Segment Start: Supplied records
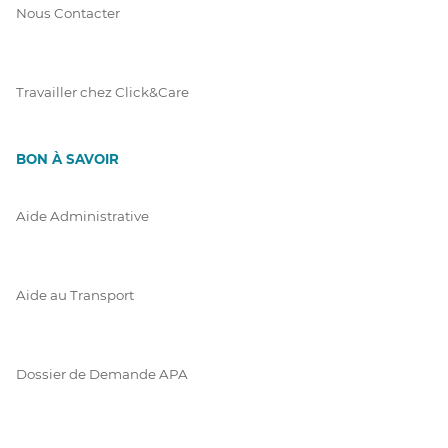
Nous Contacter
Travailler chez Click&Care
BON À SAVOIR
Aide Administrative
Aide au Transport
Dossier de Demande APA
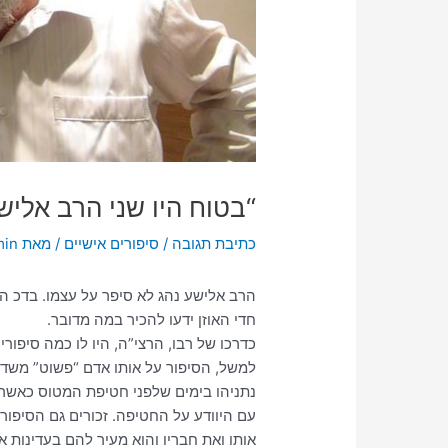
“בטוח היו שני הרב אליש
כתיבת תגובה
/
סיפורים אישיים
/ מאת
min
הרב אלישע נהג לא סיפר על עצמו. בדכ הסי
חדי האוזן ידעו להכיר במה מדובר.
כדרכו של רבו, הרצי”ה, היו לו כמה סיפורי
למשל, הסיפור על אותו אדם “פשוט” משדרו
נתניהו בימים שלפני חטיפת המטוס כאשר 
עם היוודע על החטיפה. זכורים גם הסיפורי
אותו ואת חבריו והוא מעיר להם בעדינות א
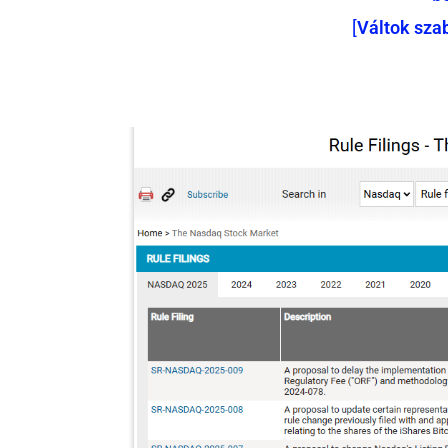
[
Váltok sza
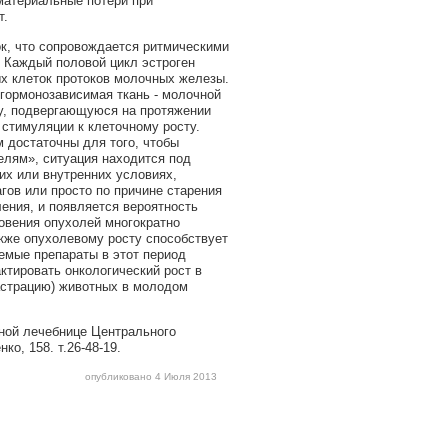
материальные потери при
т.
ок, что сопровождается ритмическими
. Каждый половой цикл эстроген
х клеток протоков молочных железы.
 гормонозависимая ткань - молочной
у, подвергающуюся на протяжении
 стимуляции к клеточному росту.
 достаточны для того, чтобы
елям», ситуация находится под
их или внутренних условиях,
ов или просто по причине старения
ения, и появляется вероятность
новения опухолей многократно
акже опухолевому росту способствует
емые препараты в этот период
тировать онкологический рост в
астрацию) животных в молодом
ной лечебнице Центрального
о, 158. т.26-48-19.
опубликовано 4 Июля 2013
Segment End: Supplied records
Exercise requirements
Retype the listing exactly. Leave the pictures out.

Exercise result
Nous Contacter
Travailler chez Click&Care
BON À SAVOIR
Aide Administrative
Aide au Transport
Dossier de Demande APA
“בטוח היו שני הרב אליש
כתיבת תגובה
/
סיפורים אישיים
/ מאת
min
הרב אלישע נהג לא סיפר על עצמו. בדכ הסי
חדי האוזן ידעו להכיר במה מדובר.
כדרכו של רבו, הרצי”ה, היו לו כמה סיפורי
למשל, הסיפור על אותו אדם “פשוט” משדרו
נתניהו בימים שלפני חטיפת המטוס כאשר 
עם היוודע על החטיפה. זכורים גם הסיפורי
אותו ואת חבריו והוא מעיר להם בעדינות א
[
Váltok sza
материальные потери при
т.
ок, что сопровождается ритмическими
. Каждый половой цикл эстроген
х клеток протоков молочных железы.
 гормонозависимая ткань - молочной
у, подвергающуюся на протяжении
 стимуляции к клеточному росту.
 достаточны для того, чтобы
елям», ситуация находится под
их или внутренних условиях,
ов или просто по причине старения
ения, и появляется вероятность
новения опухолей многократно
акже опухолевому росту способствует
емые препараты в этот период
тировать онкологический рост в
астрацию) животных в молодом
ной лечебнице Центрального
о, 158. т.26-48-19.
опубликовано 4 Июля 2013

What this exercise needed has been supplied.